This summer, I hired an undergraduate student to look into calibrating our CSP supernovae. I wanted to do some more sophisticated models and so we looked into a few MCMC modules for python: pystan, pymc, and emcee.
Each has its plusses and minuses. In fact, I found myself wanting to merge all three together into one system. So, in case anyone out there is wondering which of these to delve into, I’m posting a summary of the three. Also, I’ve been having fun with ipython notebooks for teaching this to my students and have made three versions of the same tutorial: fitting a linear model to data. You can look at each one here:
PyMC
This was the first MCMC module for python I ever tried. It’s got a somewhat steep learning curve because the authors have very craftily created a system in which one defines the model hierarchically but using python code. But it comes with a wealth of pre-made statistical distributions you can use “out of the box”
While fun to use, the biggest problem I had with pymc was getting the sampler to be efficient. The default sampler used is Metropolis-Hastings, which is awful when you have lots of covariance (see this excellent blog post for examples). The adaptive MH is better, but still wicked finicky. I’m probably not being as intelligent setting things up as I should be, but I’ve got science to do (and a student to keep up with), and fiddling with this just got too painful.
Pymc-3 is supposed to have the much more efficient Hamiltonian Monte Carlo (HMC) sampler, but it’s still beta, so I’m going to wait on that.
Emcee
The next module I worked with. Unlike pymc, emcee is all about the sampler. There are no built-in statistical distributions to use, no fancy-shmancy system for building hierarchical models. You have to write python functions to define your priors and likelihoods. From scratch.
After working with pymc, I have to say this seemed like a major step backwards. As complex as the pymc system was, once you got used to it, it was almost fun to build up complicated models. Not so with emcee.

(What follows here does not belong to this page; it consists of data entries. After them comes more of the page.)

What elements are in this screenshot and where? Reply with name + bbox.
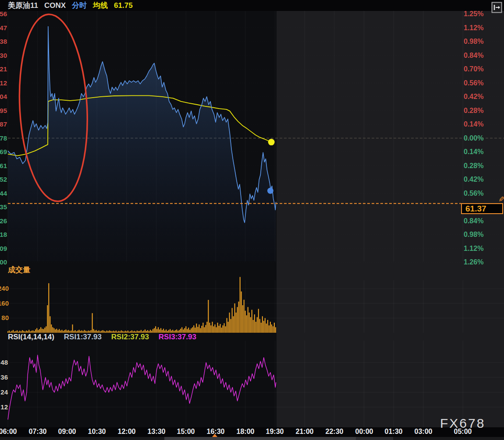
volume-axis-text: 240 xyxy=(0,284,9,293)
time-tick-label: 07:30 xyxy=(25,428,51,436)
volume-title: 成交量 xyxy=(8,265,30,275)
price-axis-label: 61.44 xyxy=(0,189,7,198)
price-axis-label: 61.35 xyxy=(0,203,7,211)
time-tick-label: 06:00 xyxy=(0,428,21,436)
rsi-axis-label: 24 xyxy=(0,388,8,397)
ma-label: 均线 xyxy=(93,0,108,11)
percent-axis-label: 0.56% xyxy=(464,79,483,88)
price-axis-text: 62.56 xyxy=(0,10,7,18)
percent-axis-label: 0.42% xyxy=(464,175,483,184)
price-axis-label: 61.26 xyxy=(0,217,7,225)
percent-axis-label: 0.84% xyxy=(464,51,483,60)
time-tick-label: 12:00 xyxy=(114,428,140,436)
percent-axis-label: 0.28% xyxy=(464,162,483,170)
price-axis-label: 62.47 xyxy=(0,24,7,32)
time-tick-label: 15:00 xyxy=(173,428,199,436)
volume-axis-text: 80 xyxy=(1,313,9,322)
time-tick-label: 19:30 xyxy=(262,428,288,436)
traded-session-region xyxy=(0,11,277,263)
price-axis-text: 61.87 xyxy=(0,120,7,129)
price-axis-label: 61.18 xyxy=(0,230,7,239)
volume-axis-label: 80 xyxy=(0,313,9,322)
rsi1-value: RSI1:37.93 xyxy=(64,333,102,341)
time-tick-label: 09:00 xyxy=(54,428,80,436)
current-price-tag: 61.37 xyxy=(461,203,503,214)
percent-axis-label: 0.14% xyxy=(464,120,483,129)
time-tick-label: 10:30 xyxy=(84,428,110,436)
panel-collapse-icon-glyph xyxy=(491,1,503,14)
percent-axis-label: 0.56% xyxy=(464,189,483,198)
percent-axis-label: 1.26% xyxy=(464,258,483,267)
time-axis: 06:0007:3009:0010:3012:0013:3015:0016:30… xyxy=(0,427,504,437)
percent-axis-label: 0.28% xyxy=(464,106,483,115)
volume-axis-text: 160 xyxy=(0,299,9,308)
price-axis-label: 61.09 xyxy=(0,244,7,253)
price-axis-text: 62.04 xyxy=(0,92,7,101)
scrollbar-thumb[interactable] xyxy=(164,437,356,440)
percent-axis-label: 0.98% xyxy=(464,37,483,46)
price-axis-text: 61.61 xyxy=(0,162,7,170)
price-axis-text: 61.18 xyxy=(0,230,7,239)
price-axis-text: 62.12 xyxy=(0,79,7,88)
percent-axis-label: 0.14% xyxy=(464,148,483,156)
rsi-axis-text: 36 xyxy=(0,373,8,382)
percent-axis-label: 0.98% xyxy=(464,230,483,239)
rsi-axis-text: 12 xyxy=(0,403,8,412)
percent-axis-label: 0.84% xyxy=(464,217,483,225)
price-axis-label: 62.30 xyxy=(0,51,7,60)
panel-collapse-icon[interactable] xyxy=(491,1,503,14)
percent-axis-label: 0.42% xyxy=(464,92,483,101)
volume-chart-panel[interactable] xyxy=(0,263,504,334)
price-axis-label: 61.87 xyxy=(0,120,7,129)
price-axis-text: 61.00 xyxy=(0,258,7,267)
price-axis-label: 61.69 xyxy=(0,148,7,156)
rsi-axis-text: 24 xyxy=(0,388,8,397)
price-axis-text: 61.95 xyxy=(0,106,7,115)
price-axis-text: 61.78 xyxy=(0,134,7,143)
time-tick-label: 22:30 xyxy=(321,428,348,436)
price-axis-text: 61.35 xyxy=(0,203,7,211)
percent-axis-label: 1.25% xyxy=(464,10,483,18)
symbol-name: 美原油11 xyxy=(8,0,38,11)
time-tick-label: 21:00 xyxy=(291,428,318,436)
time-tick-label: 03:00 xyxy=(410,428,437,436)
price-axis-text: 62.47 xyxy=(0,24,7,32)
percent-axis-label: 1.12% xyxy=(464,24,483,32)
price-axis-text: 61.69 xyxy=(0,148,7,156)
volume-axis-label: 160 xyxy=(0,299,9,308)
rsi-legend-row: RSI(14,14,14) RSI1:37.93 RSI2:37.93 RSI3… xyxy=(8,333,196,341)
rsi-axis-label: 36 xyxy=(0,373,8,382)
price-axis-label: 61.78 xyxy=(0,134,7,143)
time-scrollbar[interactable] xyxy=(0,437,504,440)
tab-minute-chart[interactable]: 分时 xyxy=(72,0,87,11)
rsi3-value: RSI3:37.93 xyxy=(159,333,196,341)
percent-axis-label: 1.12% xyxy=(464,244,483,253)
rsi-params: RSI(14,14,14) xyxy=(8,333,54,341)
traded-session-region xyxy=(0,263,277,334)
time-tick-label: 00:00 xyxy=(351,428,377,436)
ma-value: 61.75 xyxy=(114,1,133,10)
percent-axis-label: 0.00% xyxy=(464,134,483,143)
price-axis-label: 61.52 xyxy=(0,175,7,184)
price-axis-label: 61.95 xyxy=(0,106,7,115)
price-chart-panel[interactable] xyxy=(0,11,504,263)
price-axis-label: 62.56 xyxy=(0,10,7,18)
price-axis-label: 62.12 xyxy=(0,79,7,88)
rsi2-value: RSI2:37.93 xyxy=(111,333,149,341)
price-axis-text: 62.38 xyxy=(0,37,7,46)
time-tick-label: 01:30 xyxy=(380,428,407,436)
price-axis-label: 61.00 xyxy=(0,258,7,267)
price-axis-text: 62.21 xyxy=(0,65,7,74)
percent-axis-label: 0.70% xyxy=(464,65,483,74)
fx678-watermark: FX678 xyxy=(440,416,485,431)
price-axis-label: 61.61 xyxy=(0,162,7,170)
price-axis-text: 62.30 xyxy=(0,51,7,60)
price-axis-text: 61.09 xyxy=(0,244,7,253)
rsi-chart-panel[interactable] xyxy=(0,334,504,427)
chart-header: 美原油11 CONX 分时 均线 61.75 xyxy=(0,0,504,11)
symbol-code: CONX xyxy=(44,1,66,10)
price-axis-text: 61.44 xyxy=(0,189,7,198)
pencil-icon[interactable]: ✎ xyxy=(497,196,504,202)
volume-axis-label: 240 xyxy=(0,284,9,293)
scrollbar-thumb-dim[interactable] xyxy=(356,437,393,440)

Where emcee shines is it’s Ensemble Sampler. I’m not going to go into details, but you basically run many parallel samplers (called walkers) in parallel and they “feel out” the shape of the parameter space. After the MH, this almost seemed magic in its efficiency. Plus multi-processing (and MPI) are built-in and ready to go, making this idea if you’ve got a cluster.
PyStan
This is the most recent modules I’ve used. And I have to say it is very very impressive in both its design and efficiency. Like pymc, pystan defines its statistical model in terms of hierarchical assignments, though you have to write them in the Stan language. But that’s not so bad, especially if you’re used to thinking that way. Pystan uses the HMC sampler, compiles your model into C++ code, and can run multiple chains in parallel, making it super efficient.
There’s just one bit gotcha. The entire model has to be written in Stan. That means no python call-backs. Unfortunately for me, a lot of my supernova-fitting relies heavily on scipy functions and my own kriging methods. These cannot be called from Stan (at least not without hacking C++). The reason (I think) is that the HMC needs to compute gradients and arbitrary python functions don’t have that information. One would think that pystan could use finite-differencing methods.
So the bottom line for me is: I use emcee for anything that needs python functions and PyStan for everything else. And I’m anxiously waiting to see what PyMC 3 brings to the table.